Figure 4 graphically illustrates the effectiveness of a model for classification by illustrating the relationship between true and false positive rates. In the context of our CVD project, the ROC curve represents the effectiveness of our model in distinguishing between positive (indicating the existence of CVD) and negative cases (indicating the nonexistence of CVD). An ROC curve that leans towards the top-left corner specifies strong performance. Figure 4 depicts a close-up visualization of how well the model is performing at training. Figure 4a shows the ROC curve, reflecting the capability of the model to separate positive (CVD present) and negative (CVD absent) instances. An ROC curve pointing towards the top-left corner shows high classification performance. Figure 4b illustrates the training and validation set accuracy curves versus epochs. Optimally, training and validation accuracy would rise simultaneously, indicating that the model is learning successfully without overfitting. Figure 4c shows the training and validation curves of loss. A consistent drop and both losses converging to lower values are a sign of successful model training. Small oscillations seen in the validation curves are unavoidable due to variability in the dataset but do not indicate significant overfitting. In general, the accuracy and loss curve trends validate that the DenseNet-based model had good generalization to unseen data. The training (0.068) to validation (0.315) log loss difference indicates minor overfitting, with the model performing well with training data but poorly with new data. We applied methods such as dropout, data augmentation, and class balancing to minimize overfitting. Minor class imbalance could also influence validation performance.
The fluctuations in Figure 4b,c are common in deep learning training sessions. Minor variations in validation accuracy in Figure 4b are as a result of the model adjusting to various validation samples during each epoch. The same can be seen in Figure 4c where fluctuations in validation loss are produced due to overfitting habits and dataset variability. These oscillations are normal, particularly with the use of real-world or small-sized datasets. In Figure 4b, Accuracy on the Y-axis varies between 0 and 1. In Figure 4c, Loss on the Y-axis is a unitless scalar based on the cross-entropy loss function. The units have been specifically included in the Y-axis labels and figure captions in the revised version for greater clarity. Figure 4b,c show various performance metrics of the identical model: accuracy and loss, respectively. Though related, they do not always have perfectly aligned trends. For example, the loss function reflects the confidence in predictions, while accuracy reflects the number of correct classifications. Figure 4d shows an insightful analysis of our model’s forecasts across various classes.
We also tested the model on a separate test dataset that was not used during training or validation to ensure it performed well on new data. To represent unbiased performance, the confusion matrix, created solely from the test set (n = 119), is shown in Figure 5d. This same test split is used to determine the classification metrics in Table 1, guaranteeing consistency. As shown in Figure 5, the model achieved strong and balanced results, confirming its ability to make accurate predictions in practical, real-world situations.

6. Comparative Evaluation

To establish a better comparison of how well the model suggested performs, a comparison was made. This section summarizes earlier approaches and compares the results of the model with other well-known CNN structures.
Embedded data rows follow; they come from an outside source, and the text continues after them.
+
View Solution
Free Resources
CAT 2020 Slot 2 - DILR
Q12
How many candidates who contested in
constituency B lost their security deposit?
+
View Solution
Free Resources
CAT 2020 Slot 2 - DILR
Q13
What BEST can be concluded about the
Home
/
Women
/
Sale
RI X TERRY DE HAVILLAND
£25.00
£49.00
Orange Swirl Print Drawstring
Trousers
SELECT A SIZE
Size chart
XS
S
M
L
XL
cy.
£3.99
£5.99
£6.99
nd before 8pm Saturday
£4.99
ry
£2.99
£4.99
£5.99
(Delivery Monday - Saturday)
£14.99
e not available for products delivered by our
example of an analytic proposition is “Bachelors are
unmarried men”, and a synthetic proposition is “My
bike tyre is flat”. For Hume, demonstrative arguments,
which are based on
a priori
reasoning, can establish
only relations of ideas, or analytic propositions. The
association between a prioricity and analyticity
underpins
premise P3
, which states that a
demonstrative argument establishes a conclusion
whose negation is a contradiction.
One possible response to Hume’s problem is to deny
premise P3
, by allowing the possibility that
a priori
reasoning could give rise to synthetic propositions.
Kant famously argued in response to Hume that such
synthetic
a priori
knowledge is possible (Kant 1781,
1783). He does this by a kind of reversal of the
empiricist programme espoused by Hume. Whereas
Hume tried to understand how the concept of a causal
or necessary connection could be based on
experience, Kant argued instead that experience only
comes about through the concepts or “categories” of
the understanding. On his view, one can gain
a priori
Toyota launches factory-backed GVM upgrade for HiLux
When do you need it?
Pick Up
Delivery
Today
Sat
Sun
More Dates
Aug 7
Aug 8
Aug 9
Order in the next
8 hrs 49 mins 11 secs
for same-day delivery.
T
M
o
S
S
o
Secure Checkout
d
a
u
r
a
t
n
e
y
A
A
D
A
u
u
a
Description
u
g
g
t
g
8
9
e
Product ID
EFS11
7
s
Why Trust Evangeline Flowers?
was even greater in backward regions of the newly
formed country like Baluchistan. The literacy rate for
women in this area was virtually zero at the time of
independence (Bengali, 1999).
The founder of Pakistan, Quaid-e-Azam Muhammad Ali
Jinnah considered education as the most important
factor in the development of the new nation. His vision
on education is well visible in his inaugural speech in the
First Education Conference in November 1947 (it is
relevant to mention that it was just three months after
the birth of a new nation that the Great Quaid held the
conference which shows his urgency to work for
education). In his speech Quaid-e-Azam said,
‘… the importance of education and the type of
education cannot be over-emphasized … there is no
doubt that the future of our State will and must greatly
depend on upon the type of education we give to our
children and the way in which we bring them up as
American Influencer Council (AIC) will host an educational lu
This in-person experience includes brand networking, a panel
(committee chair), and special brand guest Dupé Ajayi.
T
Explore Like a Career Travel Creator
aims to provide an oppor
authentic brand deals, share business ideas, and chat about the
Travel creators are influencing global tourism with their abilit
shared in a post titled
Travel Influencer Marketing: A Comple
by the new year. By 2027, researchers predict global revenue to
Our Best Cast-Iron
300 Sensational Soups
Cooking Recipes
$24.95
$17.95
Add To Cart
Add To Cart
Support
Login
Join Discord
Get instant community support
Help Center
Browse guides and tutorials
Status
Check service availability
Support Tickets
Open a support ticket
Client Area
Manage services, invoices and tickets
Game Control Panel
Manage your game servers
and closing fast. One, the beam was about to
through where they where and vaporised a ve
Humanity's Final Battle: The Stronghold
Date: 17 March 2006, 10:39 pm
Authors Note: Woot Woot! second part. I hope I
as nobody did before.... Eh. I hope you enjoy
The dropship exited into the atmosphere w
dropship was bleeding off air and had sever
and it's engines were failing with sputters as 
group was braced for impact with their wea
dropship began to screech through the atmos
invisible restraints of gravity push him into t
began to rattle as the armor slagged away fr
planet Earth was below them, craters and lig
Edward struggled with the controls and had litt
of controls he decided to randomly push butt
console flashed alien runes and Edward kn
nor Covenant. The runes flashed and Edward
6.1. Comparison with Existing Methods

In order to examine whether this DenseNet-based model outperforms other competing techniques, we conduct a critical benchmarking experiment on the publicly available datasets. Table 2 presents a comparison based on different parameters for every model. These outcomes underscore the usefulness of DenseNet architecture in improving CVD, illustrating how advanced deep learning techniques can significantly advance medical diagnostics and patient management.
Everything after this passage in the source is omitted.